Additionally, in some cases it is impractical or impossible to acquire regularly spaced traces in some parts of the survey area. That is, rather than obtaining uniformly and equally spaced shot/receiver spacings that are collected exactly as they were planned in the office of the explorationist, the actual collection of data in the field may result in irregular spacing of shots, receivers or both. This results in a wavefield that is sampled irregularly. This irregular sampling can cause artifacts in seismic images that were produced by using processing algorithms that presuppose a regularly sampled wavefield.
Many seismic processing algorithms (e.g., migration) work best when the input data are regularly sampled spatially and are of full fold, i.e., where the data do not have skips, gaps, etc. To that end, a variety of interpolation schemes have been devised that are designed to use existing trace data to estimate the signal content of traces that are missing or corrupted. Among those that have been utilized with some success are a class of estimators known as “Projection Onto Convex Sets” (“POCS”, hereinafter) interpolation algorithms.

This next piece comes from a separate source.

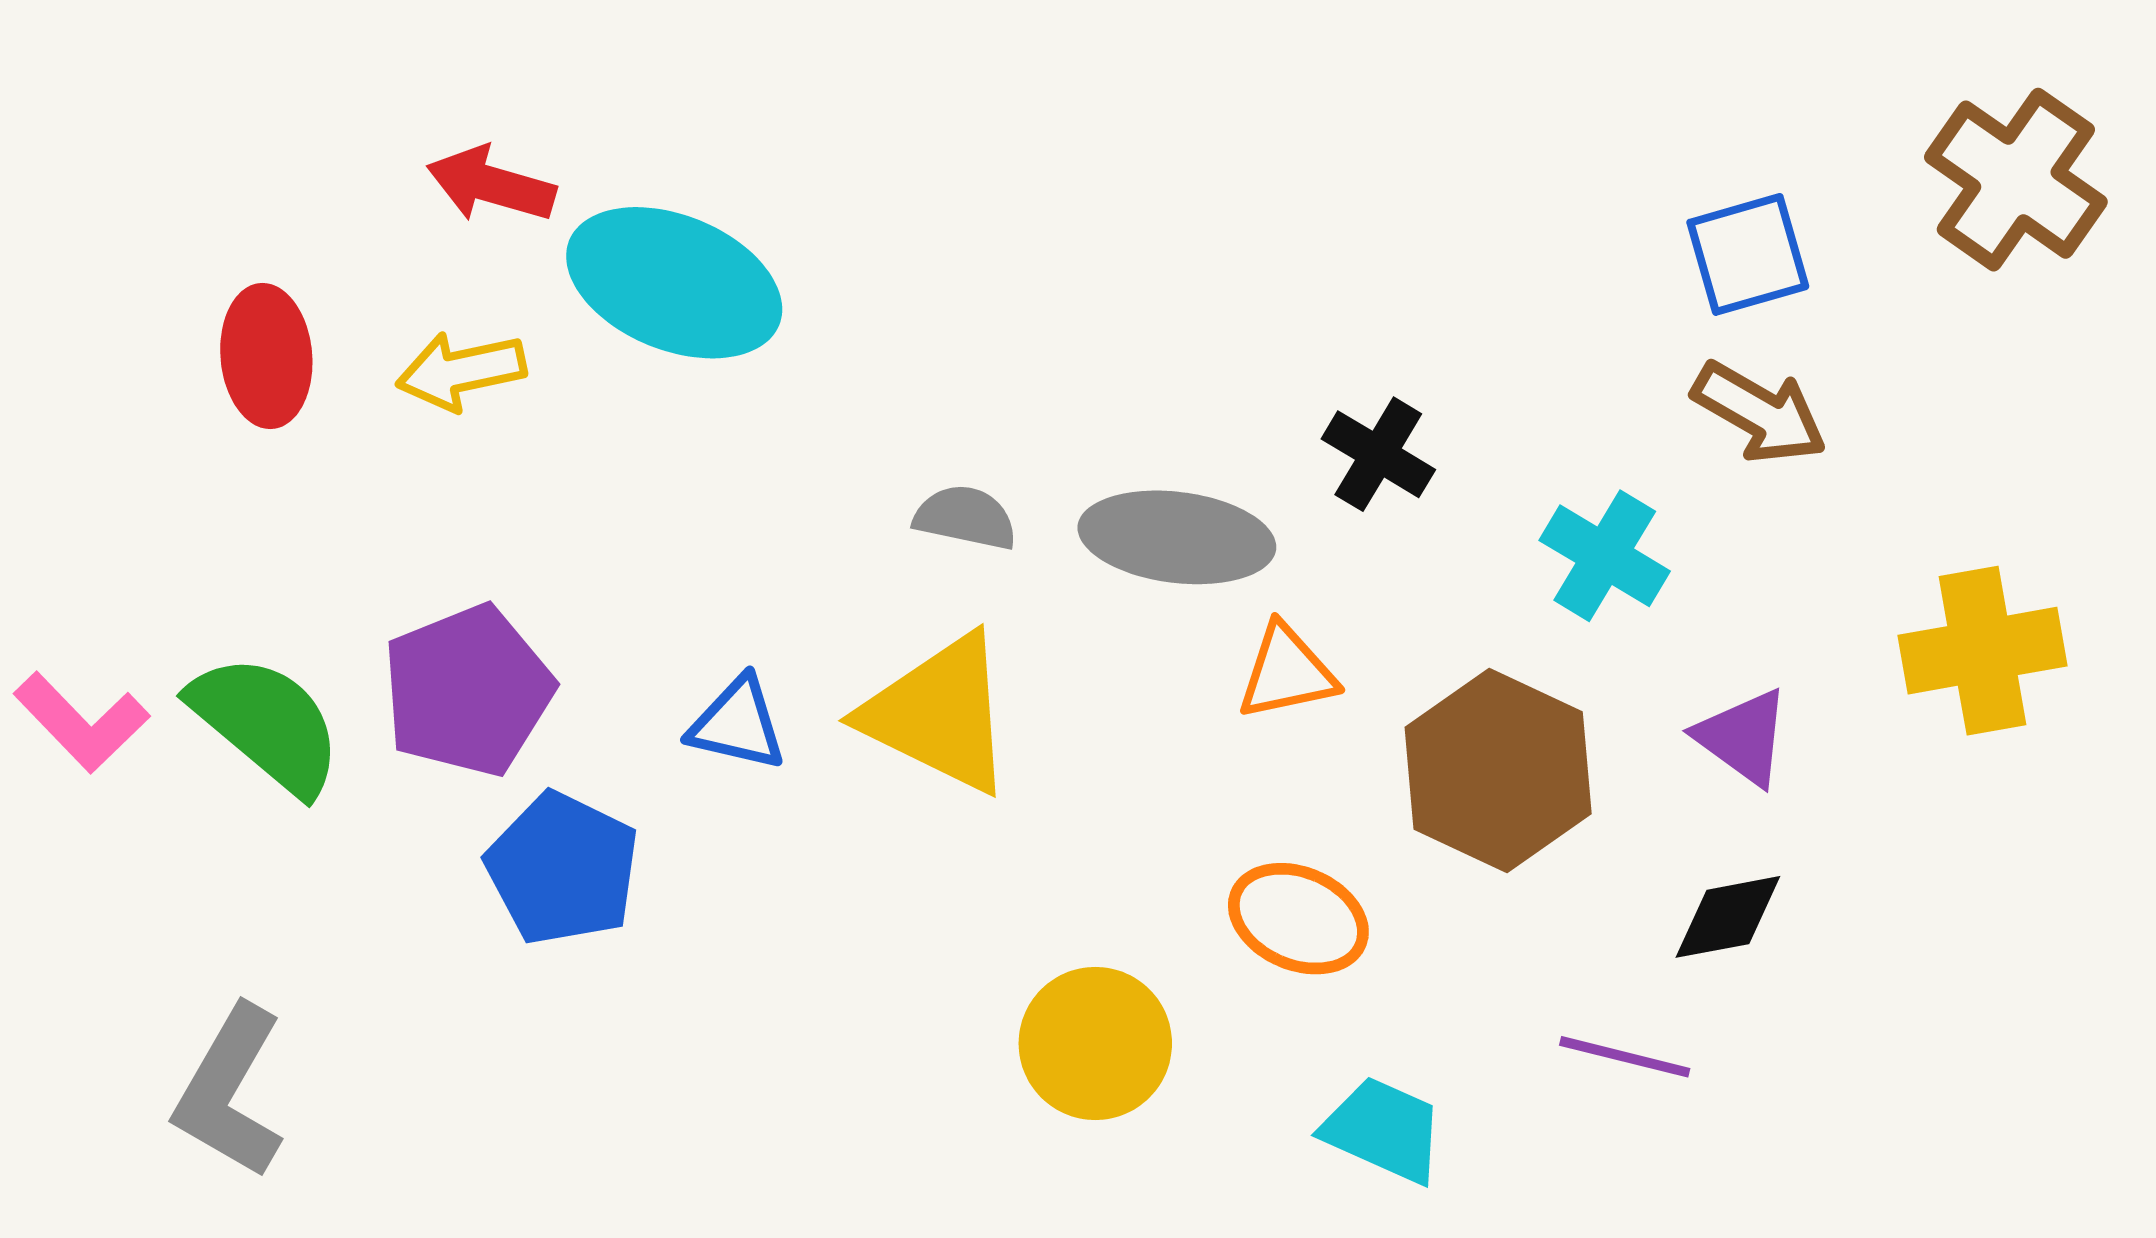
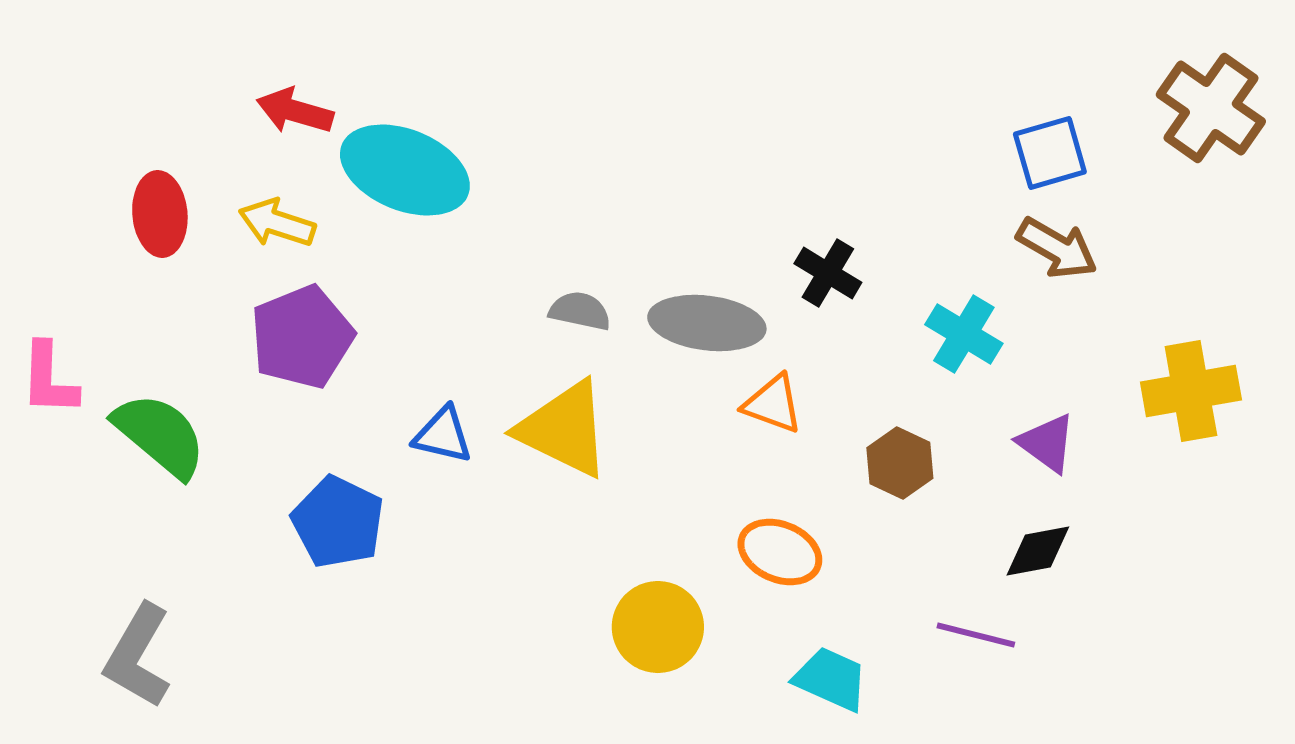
yellow arrow: (461, 371) -> (277, 223), turned 30
orange triangle: (1287, 672) -> (773, 404), turned 32
purple pentagon: (468, 691) -> (302, 337), moved
pink L-shape: (82, 722) -> (49, 379), moved, turned 46
brown hexagon: (1498, 770) -> (900, 463), size x0.6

However, as useful as POCS has proven to be, its application in practice has added a significant amount of time and cost to the processing of the seismic data because of the computer resources that are required to calculate it. That is, this method of interpolation is computationally intensive and, although many datasets that could benefit from an application of this technique, its application has occasionally been avoided to save time and computer resources in the processing of the data.
Heretofore, as is well known in the seismic processing and seismic interpretation arts, there has been a need for a method of estimating seismic signal values in regions of missing coverage that produced a good interpolation and that can be applied to large seismic datasets. Additionally, there has been a need for an interpolation method that is capable of taking advantage of the higher dimensionality of seismic data, something which has not been done heretofore, as most prior art interpolation methods have tended to focus on only two dimensions of the seismic data. Accordingly, it should now be recognized, as was recognized by the present inventor, that there exists, and has existed for some time, a very real need for a method of seismic data processing that would address and solve the above-described problems.
Before proceeding to a description of the present invention, however, it should be noted and remembered that the description of the invention which follows, together with the accompanying drawings, should not be construed as limiting the invention to the examples (or preferred embodiments) shown and described. This is so because those skilled in the art to which the invention pertains will be able to devise other forms of this invention within the ambit of the appended claims.